Apple Paid $2,88,500 To Ethical Hackers to hack their system and find flaws

A group of hackers has been awarded nearly $300,000 by Apple for discovering 55 vulnerabilities in the company’s systems.

The group, including four members-Sam Curry, Brett Buerhaus, Ben Sadeghipour, Samuel Erb, and Tanner Barnes spent three months hacking Apple platforms and services to discover the vulnerabilities. They discovered 55 vulnerabilities with 11 critical severity, 29 high severity, 13 medium severity, and 2 low severity reports.

These security bugs permitted the programmers to invade Apple’s centre framework which may permit them to access the company’s private information.

Apple has paid $288,500 to the team for processing more than half of the vulnerabilities. One of the team members, Sam Curry said that the total payout might surpass $500,000 after Apple would pay them the rest. 

“During our engagement, we found a variety of vulnerabilities in core portions of their infrastructure that would’ve allowed an attacker to fully compromise both customer and employee applications, launch a worm capable of automatically taking over a victim’s iCloud account, retrieve source code for internal Apple projects, fully compromise an industrial control warehouse software used by Apple, and take over the sessions of Apple employees with the capability of accessing management tools and sensitive resources,” the hackers said.

“If the issues were used by an attacker, Apple would’ve faced massive information disclosure and integrity loss,” Curry said in an online chat a few hours after posting a 9,200-word writeup titled We Hacked Apple for 3 Months: Here’s What We Found. “For instance, attackers would have access to the internal tools used for managing user information and additionally be able to change the systems around to work as the hackers intend.”

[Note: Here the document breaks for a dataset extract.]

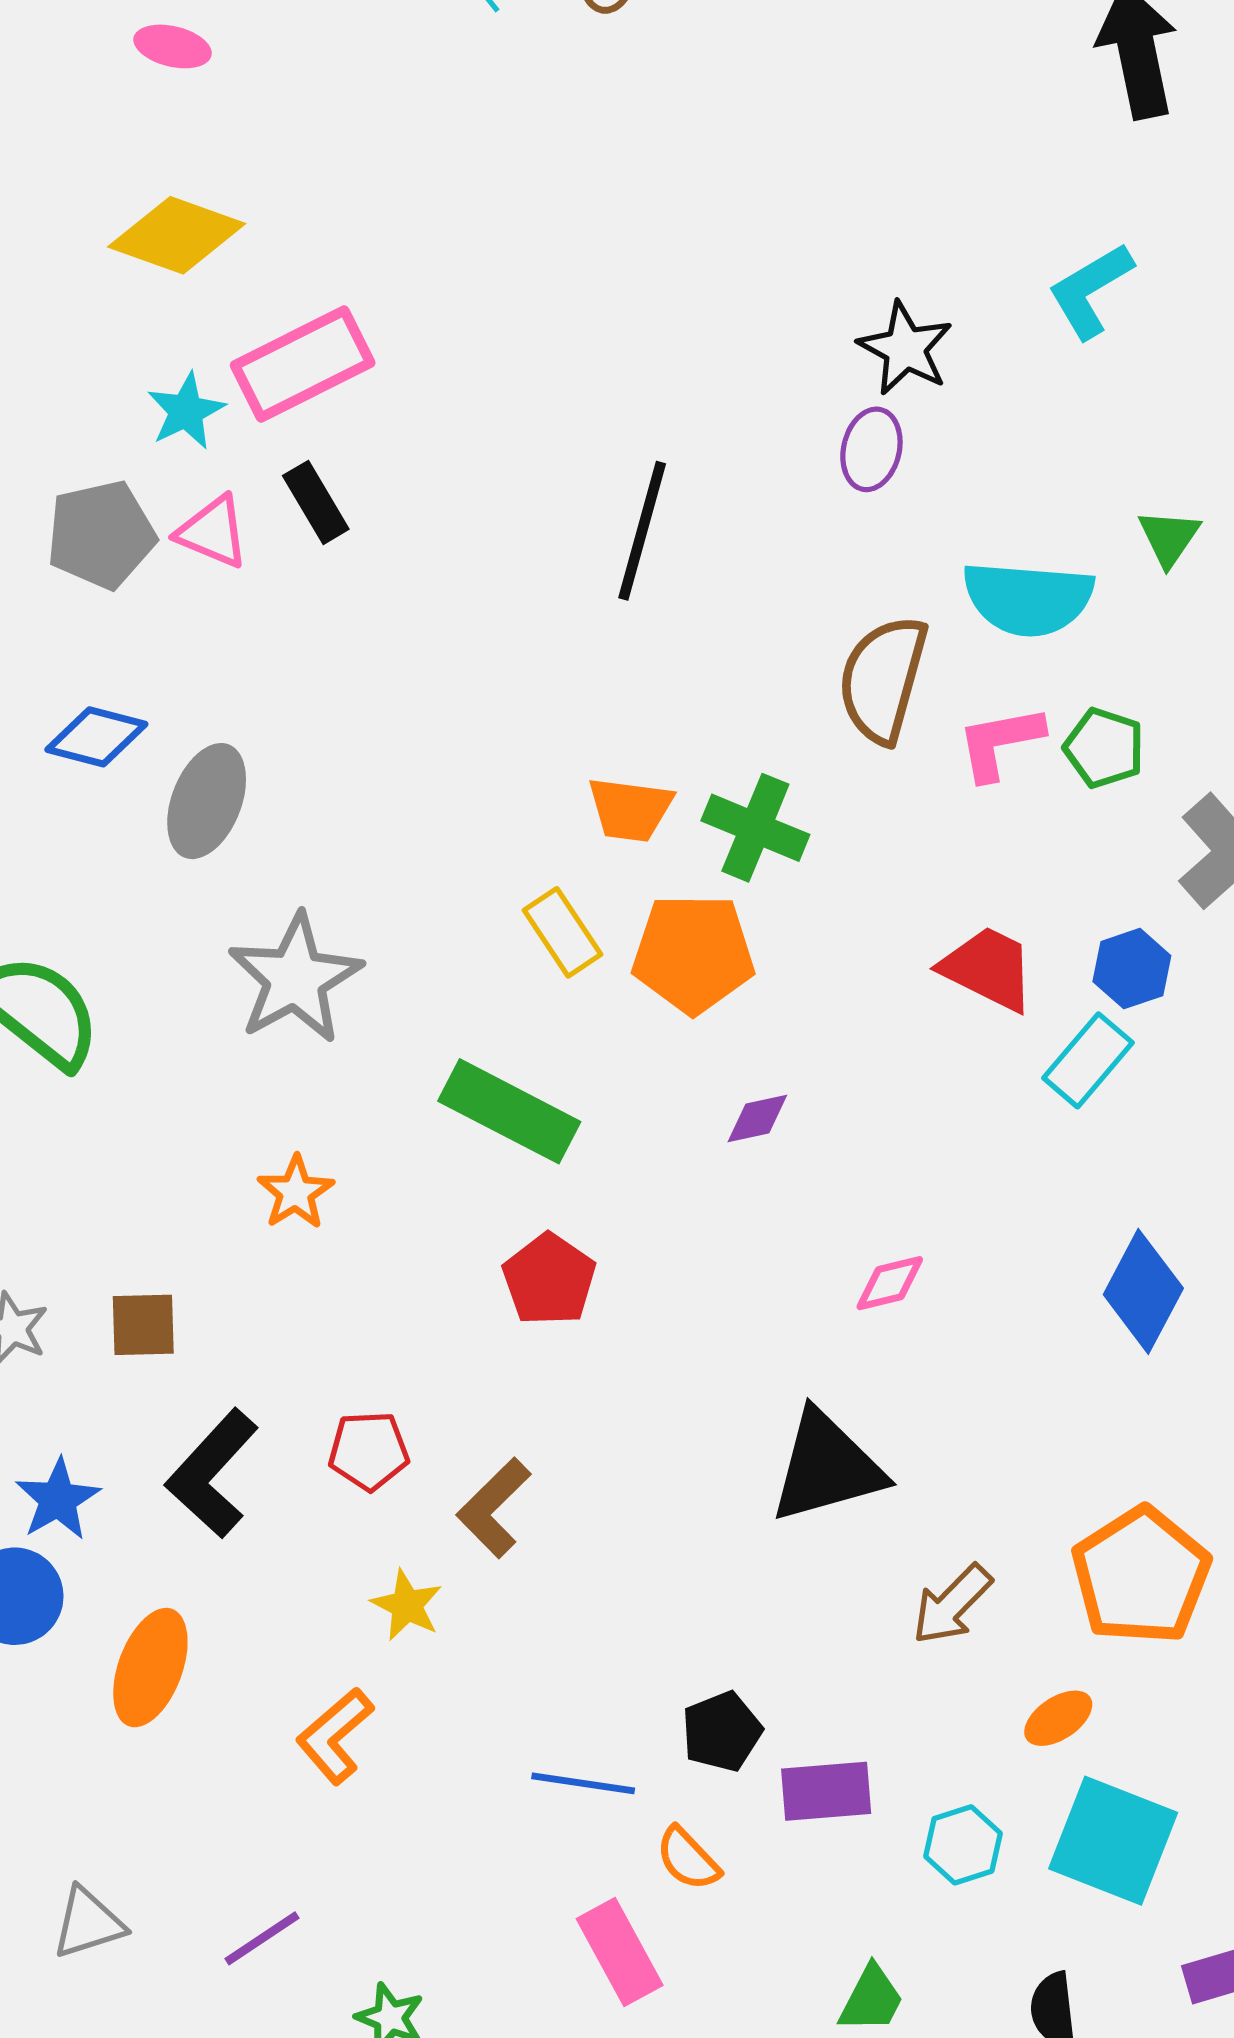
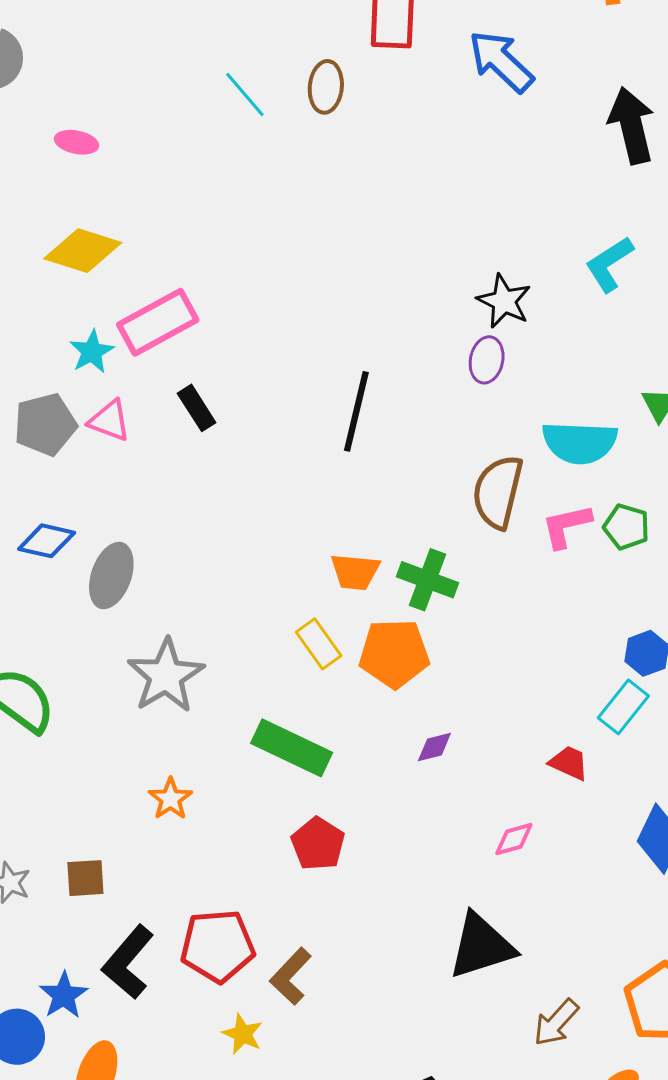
black rectangle: (316, 502) -> (197, 408), moved
red trapezoid: (988, 968) -> (569, 763), moved, size x0.7
red pentagon: (369, 1451) -> (218, 946), size x1.6
blue star: (58, 1499) -> (64, 995), moved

The hackers performed the task under Apple’s bug-bounty program. Sam Curry gave a statement saying, "This was surprising to me as I previously understood that Apple’s bug bounty program only awarded security vulnerabilities affecting their physical products and did not payout for issues affecting their web assets.”

As part of Apple’s Security Bounty Program, the group received considerable payments for some of their work. On Sunday, October 4, the team had received four payments totalling $51,500. That included $5,000 for revealing the full name of iCloud users, $6,000 for finding IDOR vulnerabilities, $6,500 for access to internal corporate environments, and $34,000 for discovering system memory leaks containing customer data. 

Apple has been very active in investing in its bug bounty program since last year. Security researchers now have the chance to receive up to one million dollars per vulnerability based upon the nature and degree of the bug.